Specializes in SICU, trauma, neuro.

Yes, she can hurt somebody. If there are drugs to be diverted, there are med errors to be made. She can give the wrong teaching to the wrong pt. She is driving under the influence from work...and probably to work, since if she has to use AT work she's probably using at home too. Check with your state BON; find out if you have to report directly to them, or to your state's monitoring program if you have one (my state has its monitoring program linked on the BON website).

In school I remember my instructor saying, "If you see (this sort of thing) happening, you don't have to think what to do. You have to report it. You just do."

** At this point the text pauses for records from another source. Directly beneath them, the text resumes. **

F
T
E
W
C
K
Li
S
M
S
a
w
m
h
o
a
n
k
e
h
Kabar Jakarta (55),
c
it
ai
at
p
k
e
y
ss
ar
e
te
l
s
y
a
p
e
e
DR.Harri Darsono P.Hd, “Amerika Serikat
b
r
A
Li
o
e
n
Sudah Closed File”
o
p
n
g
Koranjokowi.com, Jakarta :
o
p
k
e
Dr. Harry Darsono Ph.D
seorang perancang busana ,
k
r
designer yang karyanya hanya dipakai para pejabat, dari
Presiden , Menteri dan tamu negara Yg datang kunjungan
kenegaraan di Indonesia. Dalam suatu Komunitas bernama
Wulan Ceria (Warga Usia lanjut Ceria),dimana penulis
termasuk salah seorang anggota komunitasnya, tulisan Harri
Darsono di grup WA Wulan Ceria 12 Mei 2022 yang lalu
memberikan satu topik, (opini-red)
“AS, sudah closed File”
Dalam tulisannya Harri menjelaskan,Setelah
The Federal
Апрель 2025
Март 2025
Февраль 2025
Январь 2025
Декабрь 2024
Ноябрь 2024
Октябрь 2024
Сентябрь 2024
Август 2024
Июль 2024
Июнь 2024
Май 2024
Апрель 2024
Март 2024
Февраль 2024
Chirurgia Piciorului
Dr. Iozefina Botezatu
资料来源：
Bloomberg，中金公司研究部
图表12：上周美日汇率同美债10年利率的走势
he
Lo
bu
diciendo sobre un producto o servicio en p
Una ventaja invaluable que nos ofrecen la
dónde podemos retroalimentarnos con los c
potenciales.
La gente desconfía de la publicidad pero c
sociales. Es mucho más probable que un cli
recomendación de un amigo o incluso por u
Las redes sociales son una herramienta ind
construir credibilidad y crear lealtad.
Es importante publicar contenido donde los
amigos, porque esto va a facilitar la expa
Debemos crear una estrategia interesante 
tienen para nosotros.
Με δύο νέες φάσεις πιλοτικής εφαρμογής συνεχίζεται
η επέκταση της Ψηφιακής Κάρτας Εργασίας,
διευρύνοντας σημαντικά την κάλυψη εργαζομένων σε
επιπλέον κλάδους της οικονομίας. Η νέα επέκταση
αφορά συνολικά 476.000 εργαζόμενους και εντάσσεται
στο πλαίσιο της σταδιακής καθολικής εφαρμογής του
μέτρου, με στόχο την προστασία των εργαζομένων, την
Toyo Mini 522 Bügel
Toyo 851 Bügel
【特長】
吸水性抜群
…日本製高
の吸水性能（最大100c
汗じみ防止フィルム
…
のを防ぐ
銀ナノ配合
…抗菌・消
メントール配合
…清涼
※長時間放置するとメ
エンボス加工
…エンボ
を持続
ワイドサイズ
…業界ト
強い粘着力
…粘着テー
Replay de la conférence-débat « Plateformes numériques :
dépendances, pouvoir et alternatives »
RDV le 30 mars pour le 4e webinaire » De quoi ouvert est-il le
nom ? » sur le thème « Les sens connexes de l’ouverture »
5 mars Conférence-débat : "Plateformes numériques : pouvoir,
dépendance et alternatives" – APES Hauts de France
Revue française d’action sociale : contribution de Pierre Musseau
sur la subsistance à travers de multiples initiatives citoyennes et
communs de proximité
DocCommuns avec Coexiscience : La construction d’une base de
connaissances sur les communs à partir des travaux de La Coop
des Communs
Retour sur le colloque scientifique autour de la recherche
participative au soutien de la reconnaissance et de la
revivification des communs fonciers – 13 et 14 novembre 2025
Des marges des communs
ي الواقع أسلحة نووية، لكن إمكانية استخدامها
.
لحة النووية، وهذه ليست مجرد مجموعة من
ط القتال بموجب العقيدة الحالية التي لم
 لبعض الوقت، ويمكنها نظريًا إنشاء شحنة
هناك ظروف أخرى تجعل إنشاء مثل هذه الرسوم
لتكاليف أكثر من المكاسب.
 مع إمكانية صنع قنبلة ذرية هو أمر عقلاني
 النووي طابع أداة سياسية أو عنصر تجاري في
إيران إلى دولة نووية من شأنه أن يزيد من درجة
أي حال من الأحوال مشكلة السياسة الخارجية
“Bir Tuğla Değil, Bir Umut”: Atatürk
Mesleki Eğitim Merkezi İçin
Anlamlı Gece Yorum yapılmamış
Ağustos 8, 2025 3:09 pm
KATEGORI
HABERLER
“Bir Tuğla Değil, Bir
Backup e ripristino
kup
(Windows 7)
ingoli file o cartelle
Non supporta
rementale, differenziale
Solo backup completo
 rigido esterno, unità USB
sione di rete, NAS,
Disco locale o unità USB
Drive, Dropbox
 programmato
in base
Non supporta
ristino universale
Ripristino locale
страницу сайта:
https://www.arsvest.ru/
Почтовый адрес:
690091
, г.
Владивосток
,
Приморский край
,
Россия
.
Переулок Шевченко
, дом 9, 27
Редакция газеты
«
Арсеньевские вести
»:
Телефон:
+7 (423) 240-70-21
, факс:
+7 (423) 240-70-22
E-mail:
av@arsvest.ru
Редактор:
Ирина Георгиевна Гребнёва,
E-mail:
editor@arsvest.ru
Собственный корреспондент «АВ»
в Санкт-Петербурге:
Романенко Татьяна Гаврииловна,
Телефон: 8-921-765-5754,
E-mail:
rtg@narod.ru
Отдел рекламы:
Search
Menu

I do hope she gets the help she needs!!

Specializes in SICU, trauma, neuro.

Oh, and in my state reports can be made anonymously, so no worry about backlash.

Specializes in Psychiatric Nursing.

we had a staff coming in at work bumping into things and was previously fired for similar behaviour but because of her connections with management she got her job back and gave the nursing staff responsible for reporting her a difficult time at work. Anyway during my shift she called that shes on her way 1.5hr later she shows up sedated... mind you she drove to work. She can barely keep her eyes open then she was labile throughout her shift... yelling and inappropriately laughing with mentally ill clients... passing out on her desk spilling her pop all over and also on her seat... twice. She was bumping into furnitures and her seat is facing directly to pt lounge and the pts and visitors can see whats happening that we had to call the on call manager collectively as a team. Turns out the on call was her friend... in the end she did not get fired or warned and was given a few days off to relax.

Specializes in Psychiatric Nursing.

in my workplace if you report anything including verbal or irs... they are far from anonymous... management mentions who reported you while they do the meeting.

Specializes in Critical Care, ED, Cath lab, CTPAC,Trauma.

Welcome to AN!

Interesting user name when you look at the topic of your post.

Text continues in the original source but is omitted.